Politics

IAEA board adopts 1st resolution since 2020 critical of Iran

Vienna, Jun 8 (EFE).- The 35-member board of governors of the International Atomic Energy Agency (IAEA) on Wednesday overwhelmingly passed a draft resolution criticizing Iran for its lack of transparency and cooperation with the United Nations nuclear watchdog agency.

The draft resolution text presented by the United States, United Kingdom, France and Germany “expresses (the board’s) profound concern that the safeguards issues related to … three undeclared (uranium enrichment) locations remain outstanding due to insufficient substantive cooperation by Iran, despite numerous interactions with the agency.”

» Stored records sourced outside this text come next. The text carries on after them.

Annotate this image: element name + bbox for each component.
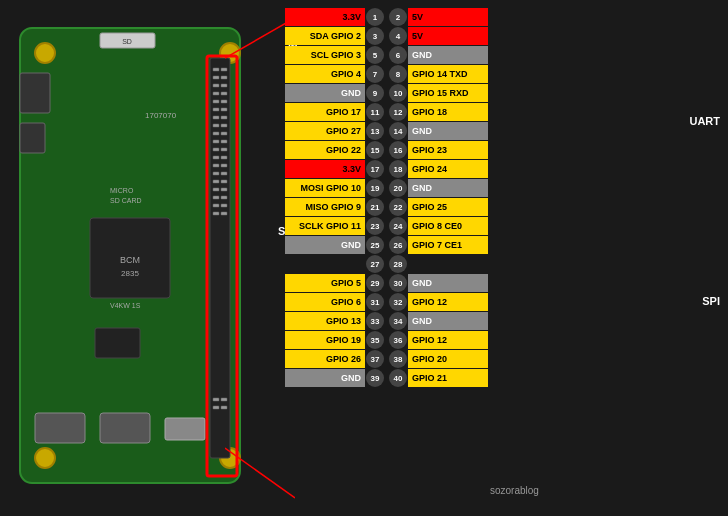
pin-right-number: 20 <box>389 179 407 197</box>
pin-row: 2728 <box>285 255 488 273</box>
pin-right-label: GND <box>408 274 488 292</box>
pin-left-label: GND <box>285 84 365 102</box>
pin-right-number: 16 <box>389 141 407 159</box>
pin-right-number: 28 <box>389 255 407 273</box>
pin-left-label: 3.3V <box>285 8 365 26</box>
pin-right-label: GPIO 15 RXD <box>408 84 488 102</box>
pin-right-label: GPIO 24 <box>408 160 488 178</box>
svg-rect-15 <box>95 328 140 358</box>
svg-rect-31 <box>213 124 219 127</box>
pin-left-number: 3 <box>366 27 384 45</box>
svg-rect-51 <box>213 204 219 207</box>
pin-left-label: GPIO 26 <box>285 350 365 368</box>
pin-left-number: 21 <box>366 198 384 216</box>
svg-line-65 <box>225 448 295 498</box>
svg-rect-27 <box>213 108 219 111</box>
pin-right-number: 32 <box>389 293 407 311</box>
svg-text:BCM: BCM <box>120 255 140 265</box>
pin-left-number: 13 <box>366 122 384 140</box>
svg-rect-41 <box>213 164 219 167</box>
svg-rect-47 <box>213 188 219 191</box>
pin-right-label: 5V <box>408 8 488 26</box>
pin-right-label: GPIO 21 <box>408 369 488 387</box>
pin-row: 3.3V125V <box>285 8 488 26</box>
pin-right-number: 6 <box>389 46 407 64</box>
pin-left-number: 15 <box>366 141 384 159</box>
svg-rect-5 <box>35 413 85 443</box>
pin-right-label: GPIO 18 <box>408 103 488 121</box>
svg-rect-55 <box>213 398 219 401</box>
svg-rect-33 <box>213 132 219 135</box>
pin-left-number: 39 <box>366 369 384 387</box>
pin-right-number: 18 <box>389 160 407 178</box>
svg-point-3 <box>35 448 55 468</box>
pin-right-label: GPIO 14 TXD <box>408 65 488 83</box>
pin-row: GPIO 52930GND <box>285 274 488 292</box>
pin-left-number: 37 <box>366 350 384 368</box>
pin-left-label: SCL GPIO 3 <box>285 46 365 64</box>
pin-right-number: 10 <box>389 84 407 102</box>
pin-row: SCL GPIO 356GND <box>285 46 488 64</box>
pin-left-number: 19 <box>366 179 384 197</box>
label-uart: UART <box>689 115 720 127</box>
pin-row: MOSI GPIO 101920GND <box>285 179 488 197</box>
pin-left-label: GPIO 27 <box>285 122 365 140</box>
pin-row: GPIO 263738GPIO 20 <box>285 350 488 368</box>
pin-left-number: 1 <box>366 8 384 26</box>
pin-row: MISO GPIO 92122GPIO 25 <box>285 198 488 216</box>
svg-text:1707070: 1707070 <box>145 111 177 120</box>
svg-rect-10 <box>20 73 50 113</box>
pin-left-number: 25 <box>366 236 384 254</box>
pin-right-label: 5V <box>408 27 488 45</box>
pin-row: 3.3V1718GPIO 24 <box>285 160 488 178</box>
pin-row: GND910GPIO 15 RXD <box>285 84 488 102</box>
pin-left-label <box>285 255 365 273</box>
pin-left-label: MOSI GPIO 10 <box>285 179 365 197</box>
svg-rect-57 <box>213 406 219 409</box>
pin-right-label: GPIO 12 <box>408 331 488 349</box>
pin-left-number: 11 <box>366 103 384 121</box>
svg-text:MICRO: MICRO <box>110 187 134 194</box>
svg-rect-21 <box>213 84 219 87</box>
pin-right-number: 8 <box>389 65 407 83</box>
pin-left-label: GPIO 19 <box>285 331 365 349</box>
pin-right-number: 12 <box>389 103 407 121</box>
pin-left-label: GPIO 4 <box>285 65 365 83</box>
pin-left-number: 31 <box>366 293 384 311</box>
pin-right-number: 4 <box>389 27 407 45</box>
watermark: sozorablog <box>490 485 539 496</box>
pin-left-number: 7 <box>366 65 384 83</box>
svg-rect-11 <box>20 123 45 153</box>
pin-left-label: GPIO 22 <box>285 141 365 159</box>
pin-left-label: GPIO 5 <box>285 274 365 292</box>
svg-rect-35 <box>213 140 219 143</box>
pin-row: GND2526GPIO 7 CE1 <box>285 236 488 254</box>
label-spi-right: SPI <box>702 295 720 307</box>
pin-right-number: 22 <box>389 198 407 216</box>
pin-right-number: 36 <box>389 331 407 349</box>
svg-text:V4KW 1S: V4KW 1S <box>110 302 141 309</box>
pin-left-number: 29 <box>366 274 384 292</box>
svg-rect-29 <box>213 116 219 119</box>
pin-row: GND3940GPIO 21 <box>285 369 488 387</box>
pin-left-number: 9 <box>366 84 384 102</box>
pin-right-label: GPIO 8 CE0 <box>408 217 488 235</box>
pin-row: SCLK GPIO 112324GPIO 8 CE0 <box>285 217 488 235</box>
svg-rect-17 <box>213 68 219 71</box>
pin-left-label: 3.3V <box>285 160 365 178</box>
pin-right-number: 38 <box>389 350 407 368</box>
pin-left-label: GPIO 13 <box>285 312 365 330</box>
pin-left-label: GND <box>285 236 365 254</box>
pin-right-label: GPIO 7 CE1 <box>408 236 488 254</box>
pin-row: GPIO 133334GND <box>285 312 488 330</box>
pin-left-number: 17 <box>366 160 384 178</box>
pin-left-number: 5 <box>366 46 384 64</box>
svg-rect-6 <box>100 413 150 443</box>
pin-right-label: GND <box>408 179 488 197</box>
pin-right-number: 26 <box>389 236 407 254</box>
pin-right-label: GPIO 23 <box>408 141 488 159</box>
svg-rect-43 <box>213 172 219 175</box>
svg-point-1 <box>35 43 55 63</box>
svg-rect-7 <box>165 418 205 440</box>
pin-left-label: GND <box>285 369 365 387</box>
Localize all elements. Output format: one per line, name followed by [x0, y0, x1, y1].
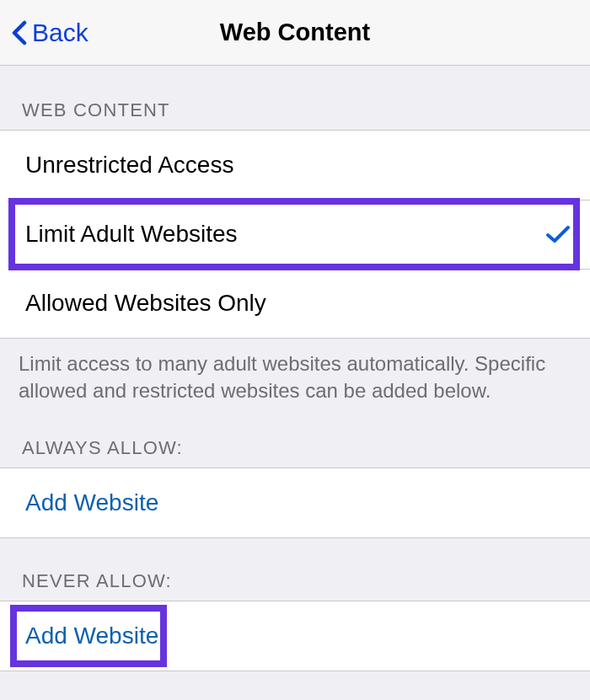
chevron-left-icon	[12, 20, 27, 45]
add-website-label: Add Website	[25, 489, 158, 516]
always-allow-group: Add Website	[0, 468, 590, 538]
back-label: Back	[32, 19, 88, 47]
option-label: Allowed Websites Only	[25, 290, 266, 317]
checkmark-icon	[546, 225, 570, 243]
option-label: Unrestricted Access	[25, 152, 233, 179]
add-website-label: Add Website	[25, 623, 158, 649]
page-title: Web Content	[0, 19, 590, 46]
option-limit-adult-websites[interactable]: Limit Adult Websites	[0, 200, 590, 269]
options-group: Unrestricted Access Limit Adult Websites…	[0, 130, 590, 339]
never-allow-group: Add Website	[0, 601, 590, 671]
option-allowed-websites-only[interactable]: Allowed Websites Only	[0, 269, 590, 338]
option-label: Limit Adult Websites	[25, 221, 238, 248]
section-header-never-allow: NEVER ALLOW:	[0, 538, 590, 601]
section-header-web-content: WEB CONTENT	[0, 66, 590, 130]
option-unrestricted-access[interactable]: Unrestricted Access	[0, 131, 590, 200]
section-header-always-allow: ALWAYS ALLOW:	[0, 414, 590, 468]
add-website-always-allow[interactable]: Add Website	[0, 468, 590, 537]
navigation-bar: Back Web Content	[0, 0, 590, 66]
section-footer-description: Limit access to many adult websites auto…	[0, 339, 590, 414]
back-button[interactable]: Back	[0, 19, 88, 47]
add-website-never-allow[interactable]: Add Website	[0, 601, 590, 671]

This is the first time since June 2020 that the Vienna-based IAEA has passed a draft resolution critical of Tehran, but the agency has not been able to clarify the origin of radioactive traces found at three undeclared Iranian nuclear enrichment sites and opted to respond on this matter.

The agency also issued a call to Iran to comply with its “legal obligations,” referring to the agreement on safeguards for its nuclear program that Tehran signed with the IAEA.

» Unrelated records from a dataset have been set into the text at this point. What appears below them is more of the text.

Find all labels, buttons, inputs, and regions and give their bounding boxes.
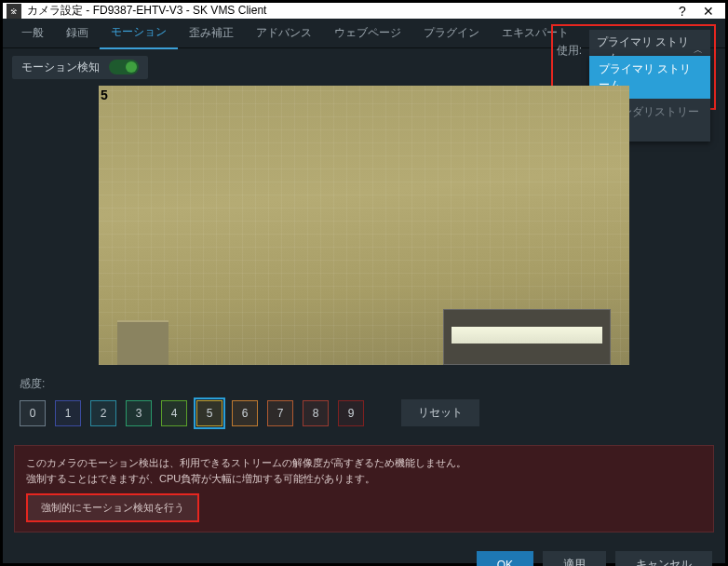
sensitivity-6[interactable]: 6 — [232, 400, 258, 426]
tab-1[interactable]: 録画 — [55, 18, 100, 48]
warning-panel: このカメラのモーション検出は、利用できるストリームの解像度が高すぎるため機能しま… — [14, 445, 714, 532]
camera-settings-window: ※ カメラ設定 - FD9387-EHTV-V3 - SK VMS Client… — [2, 2, 726, 564]
preview-area: 5 — [3, 86, 725, 365]
app-icon: ※ — [7, 4, 21, 19]
sensitivity-7[interactable]: 7 — [267, 400, 293, 426]
sensitivity-row: 0123456789リセット — [20, 399, 708, 426]
scene-light-fixture — [443, 309, 611, 365]
tab-0[interactable]: 一般 — [10, 18, 55, 48]
reset-button[interactable]: リセット — [401, 399, 479, 426]
warning-line-2: 強制することはできますが、CPU負荷が大幅に増加する可能性があります。 — [26, 471, 702, 487]
sensitivity-9[interactable]: 9 — [338, 400, 364, 426]
sensitivity-4[interactable]: 4 — [161, 400, 187, 426]
chevron-up-icon: ︿ — [694, 44, 703, 57]
sensitivity-section: 感度: 0123456789リセット — [3, 365, 725, 438]
apply-button[interactable]: 適用 — [543, 551, 606, 566]
sensitivity-label: 感度: — [20, 376, 708, 392]
camera-preview[interactable]: 5 — [99, 86, 629, 365]
tab-2[interactable]: モーション — [100, 17, 178, 49]
dialog-footer: OK 適用 キャンセル — [3, 540, 725, 566]
sensitivity-0[interactable]: 0 — [20, 400, 46, 426]
preview-overlay-number: 5 — [101, 88, 108, 102]
toolbar: モーション検知 使用: プライマリ ストリーム ︿ プライマリ ストリーム セカ… — [3, 48, 725, 86]
sensitivity-1[interactable]: 1 — [55, 400, 81, 426]
sensitivity-2[interactable]: 2 — [90, 400, 116, 426]
force-button-highlight: 強制的にモーション検知を行う — [26, 493, 199, 522]
tab-5[interactable]: ウェブページ — [323, 18, 412, 48]
toggle-switch-icon[interactable] — [109, 60, 139, 74]
motion-detection-toggle[interactable]: モーション検知 — [12, 56, 148, 79]
sensitivity-3[interactable]: 3 — [126, 400, 152, 426]
motion-detection-label: モーション検知 — [21, 60, 100, 75]
force-motion-button[interactable]: 強制的にモーション検知を行う — [28, 495, 197, 520]
sensitivity-5[interactable]: 5 — [196, 400, 222, 426]
scene-object — [117, 320, 169, 365]
warning-line-1: このカメラのモーション検出は、利用できるストリームの解像度が高すぎるため機能しま… — [26, 455, 702, 471]
sensitivity-8[interactable]: 8 — [303, 400, 329, 426]
tab-3[interactable]: 歪み補正 — [178, 18, 245, 48]
close-button[interactable]: ✕ — [695, 4, 721, 19]
tab-4[interactable]: アドバンス — [245, 18, 323, 48]
use-label: 使用: — [557, 43, 582, 59]
tab-6[interactable]: プラグイン — [412, 18, 491, 48]
ok-button[interactable]: OK — [477, 551, 533, 566]
cancel-button[interactable]: キャンセル — [615, 551, 712, 566]
help-button[interactable]: ? — [669, 4, 695, 19]
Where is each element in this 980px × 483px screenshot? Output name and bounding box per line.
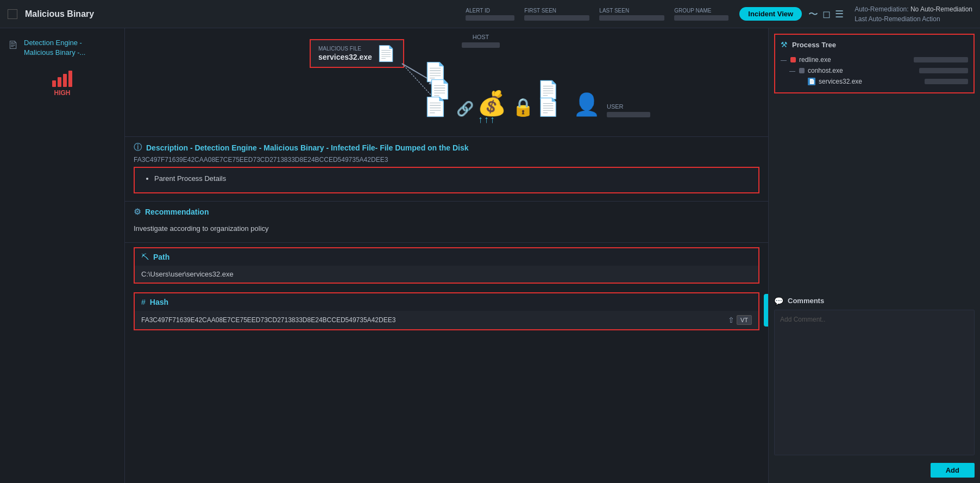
- group-name-label: GROUP NAME: [674, 8, 728, 14]
- last-seen-label: LAST SEEN: [599, 8, 664, 14]
- severity-bars-icon: [52, 71, 72, 87]
- malicious-file-info: MALICIOUS FILE services32.exe: [318, 46, 372, 61]
- rec-icon: ⚙: [134, 207, 141, 217]
- add-comment-button[interactable]: Add: [931, 463, 975, 478]
- auto-rem-value: No Auto-Remediation: [910, 5, 972, 13]
- hash-actions: ⇧ VT: [728, 315, 752, 325]
- user-label: USER: [607, 103, 650, 110]
- auto-remediation-block: Auto-Remediation: No Auto-Remediation La…: [855, 5, 972, 23]
- alert-id-block: ALERT ID: [466, 8, 514, 21]
- tree-name-services32: services32.exe: [819, 78, 862, 85]
- severity-bar-1: [52, 80, 56, 87]
- money-bag-icon: 💰: [477, 89, 507, 117]
- path-label: Path: [153, 253, 169, 261]
- tree-val-conhost: [919, 68, 968, 73]
- comments-title: Comments: [788, 297, 824, 305]
- process-details-box: Parent Process Details: [134, 167, 759, 193]
- file-document-icon: 📄: [376, 45, 395, 62]
- hash-header: # Hash: [135, 293, 758, 311]
- host-label: HOST: [473, 34, 489, 40]
- severity-bar-4: [68, 71, 72, 87]
- waveform-icon[interactable]: 〜: [808, 8, 818, 21]
- malicious-file-box: MALICIOUS FILE services32.exe 📄: [310, 39, 404, 68]
- first-seen-label: FIRST SEEN: [524, 8, 589, 14]
- tree-expand-services32: [798, 78, 805, 85]
- top-icons: 〜 ◻ ☰: [808, 8, 844, 21]
- docs-stack: 📄 📄 📄: [424, 61, 451, 117]
- tree-dot-conhost: [799, 68, 805, 73]
- tree-item-conhost[interactable]: — conhost.exe: [789, 65, 968, 76]
- center-area: MALICIOUS FILE services32.exe 📄: [125, 28, 768, 483]
- tree-expand-redline: —: [781, 57, 787, 63]
- tree-val-redline: [914, 57, 968, 62]
- process-tree-header: ⚒ Process Tree: [781, 40, 968, 49]
- hash-section: # Hash FA3C497F71639E42CAA08E7CE75EED73C…: [134, 292, 759, 330]
- recommendation-section: ⚙ Recommendation Investigate according t…: [125, 202, 768, 243]
- host-block: HOST: [462, 34, 500, 48]
- severity-bar-3: [63, 74, 67, 87]
- tree-dot-redline: [790, 57, 796, 62]
- hash-icon: #: [141, 298, 146, 306]
- process-details-header: Parent Process Details: [154, 174, 750, 183]
- alert-id-label: ALERT ID: [466, 8, 514, 14]
- user-person-icon: 👤: [573, 92, 600, 117]
- copy-hash-icon[interactable]: ⇧: [728, 316, 734, 324]
- path-gear-icon: ⛏: [141, 253, 149, 261]
- top-bar: Malicious Binary ALERT ID FIRST SEEN LAS…: [0, 0, 980, 28]
- select-checkbox[interactable]: [8, 9, 17, 19]
- malicious-file-name: services32.exe: [318, 53, 372, 61]
- tree-name-conhost: conhost.exe: [808, 67, 843, 74]
- malicious-file-label: MALICIOUS FILE: [318, 46, 372, 52]
- doc-stack-icon-3: 📄: [424, 96, 451, 117]
- last-seen-block: LAST SEEN: [599, 8, 664, 21]
- tree-item-redline[interactable]: — redline.exe: [781, 54, 968, 65]
- docs-stack-2: 📄 📄: [537, 79, 559, 117]
- hash-line-top: FA3C497F71639E42CAA08E7CE75EED73CD271383…: [134, 156, 759, 164]
- process-tree-section: ⚒ Process Tree — redline.exe — conhost.e…: [774, 34, 975, 93]
- arrows-up: ↑↑↑: [478, 114, 496, 126]
- path-header: ⛏ Path: [135, 248, 758, 266]
- severity-label: HIGH: [54, 89, 71, 97]
- tree-val-services32: [925, 79, 968, 84]
- user-val-blurred: [607, 112, 650, 117]
- group-name-block: GROUP NAME: [674, 8, 728, 21]
- tree-expand-conhost: —: [789, 67, 796, 74]
- hash-label: Hash: [150, 298, 168, 306]
- comments-section: 💬 Comments Add Comment.. Add: [769, 291, 980, 484]
- path-value: C:\Users\user\services32.exe: [135, 266, 758, 283]
- recommendation-title: ⚙ Recommendation: [134, 207, 759, 217]
- tree-icon-services32: 📄: [808, 78, 815, 85]
- host-value-blurred: [462, 42, 500, 48]
- lock-icon: 🔒: [512, 97, 534, 117]
- mobile-icon[interactable]: ◻: [822, 8, 831, 20]
- sidebar-item-label: Detection Engine - Malicious Binary -...: [24, 38, 85, 58]
- incident-view-button[interactable]: Incident View: [739, 7, 802, 21]
- tree-name-redline: redline.exe: [799, 56, 831, 64]
- process-tree-title: Process Tree: [792, 41, 836, 49]
- chain-group: 📄 📄 📄 🔗 💰 🔒 📄 📄 👤 USER: [424, 61, 650, 117]
- content-area: ⓘ Description - Detection Engine - Malic…: [125, 137, 768, 483]
- last-seen-value: [599, 15, 664, 21]
- info-icon: ⓘ: [134, 142, 142, 153]
- page-title: Malicious Binary: [25, 9, 466, 19]
- hash-text: FA3C497F71639E42CAA08E7CE75EED73CD271383…: [141, 316, 728, 324]
- first-seen-block: FIRST SEEN: [524, 8, 589, 21]
- list-icon[interactable]: ☰: [835, 8, 844, 20]
- tree-item-services32[interactable]: 📄 services32.exe: [798, 76, 968, 87]
- comment-input-area[interactable]: Add Comment..: [774, 310, 975, 456]
- right-panel-spacer: [769, 99, 980, 291]
- description-section: ⓘ Description - Detection Engine - Malic…: [125, 137, 768, 202]
- chain-icon: 🔗: [456, 101, 474, 117]
- viz-area: MALICIOUS FILE services32.exe 📄: [125, 28, 768, 137]
- comments-header: 💬 Comments: [774, 297, 975, 305]
- description-title: ⓘ Description - Detection Engine - Malic…: [134, 142, 759, 153]
- severity-bar-2: [58, 77, 61, 87]
- group-name-value: [674, 15, 728, 21]
- sidebar-item-detection-engine[interactable]: 🖹 Detection Engine - Malicious Binary -.…: [0, 34, 124, 62]
- alert-id-value: [466, 15, 514, 21]
- last-auto-rem-label: Last Auto-Remediation Action: [855, 15, 972, 23]
- main-layout: 🖹 Detection Engine - Malicious Binary -.…: [0, 28, 980, 483]
- path-section: ⛏ Path C:\Users\user\services32.exe: [134, 247, 759, 284]
- user-info-block: USER: [607, 103, 650, 117]
- vt-button[interactable]: VT: [737, 315, 752, 325]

In Wednesday’s vote on the resolution, 30 of the board’s 35 members voted in favor with only China and Russia voting against, while India, Pakistan and Libya abstained, diplomatic sources told EFE.

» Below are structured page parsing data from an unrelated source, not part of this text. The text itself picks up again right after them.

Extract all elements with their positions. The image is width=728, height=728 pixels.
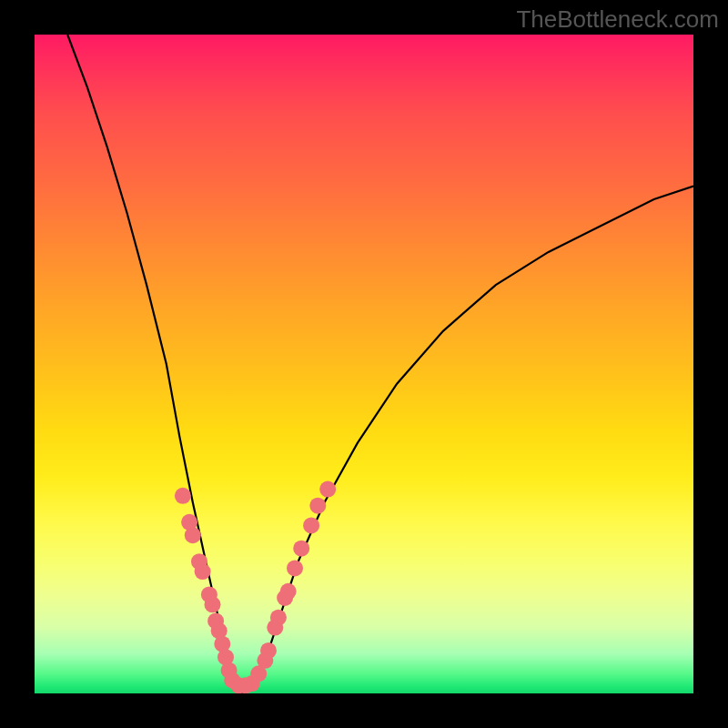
chart-frame: TheBottleneck.com: [0, 0, 728, 728]
bottleneck-curve: [67, 35, 693, 693]
highlight-dots-group: [175, 481, 336, 693]
highlight-dot: [319, 481, 336, 498]
highlight-dot: [260, 642, 277, 659]
highlight-dot: [287, 560, 303, 576]
highlight-dot: [293, 541, 309, 557]
highlight-dot: [280, 583, 297, 600]
highlight-dot: [195, 563, 211, 580]
highlight-dot: [205, 596, 221, 612]
chart-svg: [35, 35, 693, 693]
plot-area: [35, 35, 693, 693]
highlight-dot: [309, 498, 326, 514]
highlight-dot: [175, 488, 191, 504]
highlight-dot: [303, 517, 319, 533]
highlight-dot: [270, 610, 287, 626]
highlight-dot: [185, 527, 201, 543]
watermark-text: TheBottleneck.com: [516, 5, 719, 34]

The resolution was presented after the most recent IAEA report on Iran in which the agency said that Tehran’s lack of transparency regarding its nuclear program makes it impossible for inspectors to provide guarantees that Iranian statements about its nuclear program are complete and correct.

Iran reacted in a preventive manner to the resolution, announcing a few hours before the vote that it would disconnect two IAEA monitoring cameras at one of its nuclear installation.

Tehran said that the radioactive traces, the origin of which the IAEA wants to determine, are due to sabotage – allegedly by Israel, Iran’s main enemy in the Middle East – but agency director general Rafael Grossi earlier this week called this explanation “not credible.”

Electronic monitoring of Iran’s nuclear activities has been limited since February 2021, when Tehran decided to cut direct access to such data for IAEA inspectors.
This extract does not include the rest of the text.